Lucie Greever Gallery

The Lucie Greever Gallery is our main exhibition gallery, and is located within the Higginbotham Museum Center.  
The gallery houses twelve permanent exhibits and one changing exhibition space.  

Each exhibit gallery focuses on a different aspect of the history of Southwest Virginia and Appalachia.  Geological specimens, such as coal, salt, and fossils, along with a mastadon tusk and molars, and examples of local wildlife begin the story of the area.  The first people to inhabit this land were Native Americans who constructed a palisaded village on this site during the 1500s.  A model of the village and an educational replica of a wigwam are found in this gallery, in addition to archaeological artifacts found on site during an archaeological dig that took place during the 1970s.  The arrival of the first white settlers, known as "long hunters", arrived in the early 18th century to hunt on the frontier.  From these first pioneers, the gallery exhibits follow the lives of the people of Southwest Virginia through the struggles of war, the practices farming and timbering, and the discovery of coal during the 19th century.  The last two exhibit galleries feature the decorative arts and focus on textiles and furnishings made in Southwest Virginia and Appalachia.

For a more in-depth experience in our gallery, download our new, free audio tour app onto your personal device!  
Search "Crab Orchard Museum" in your app store - available in Apple iTunes & the Google Play Store - and look for our logo. 
The app is a free, one time download, and offers visitors a chance to hear some of the stories behind the artifacts on exhibit.

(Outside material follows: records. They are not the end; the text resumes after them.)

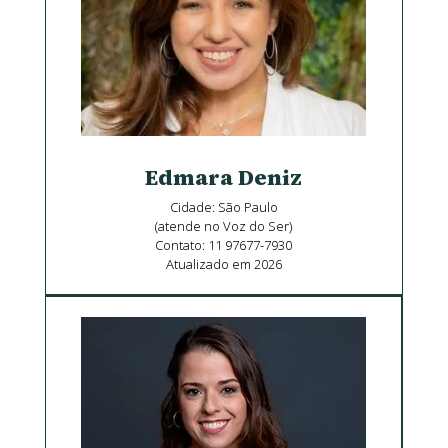
Edmara Deniz
Cidade: São Paulo
(atende no Voz do Ser)
Contato: 11 97677-7930
Atualizado em 2026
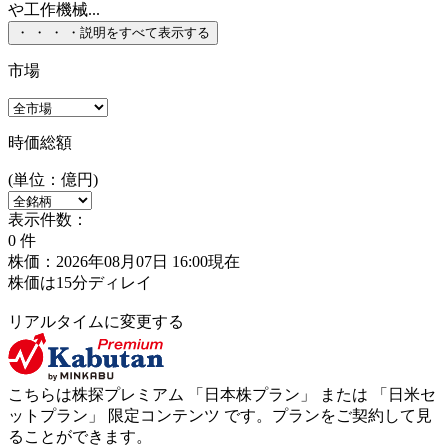
や工作機械...
・
・
・
・
説明をすべて表示する
市場
時価総額
(単位：億円)
表示件数：
0
件
株価：2026年08月07日 16:00現在
株価は15分ディレイ
リアルタイムに変更する
こちらは株探プレミアム 「
日本株プラン
」 または 「
日米セ
ットプラン
」
限定コンテンツ
です。プランをご契約して見
ることができます。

Coming soon in the changing gallery:  
Flavors of the PastExploring Southern & Appalachian Foodways

Few things tie us to the past like food we eat, though we rarely stop to consider the connections that our favorite recipes create with history. 
The food on our tables often reflects more than just the flavors we enjoy.  Availability and accessibility, as well as cultural, economic, and political factors,
affect what we eat, how food is prepared, and even who joins us around the dining table.  This exhibition seeks to explore the place of food in our lives,
and its ability to tell old stories in new ways.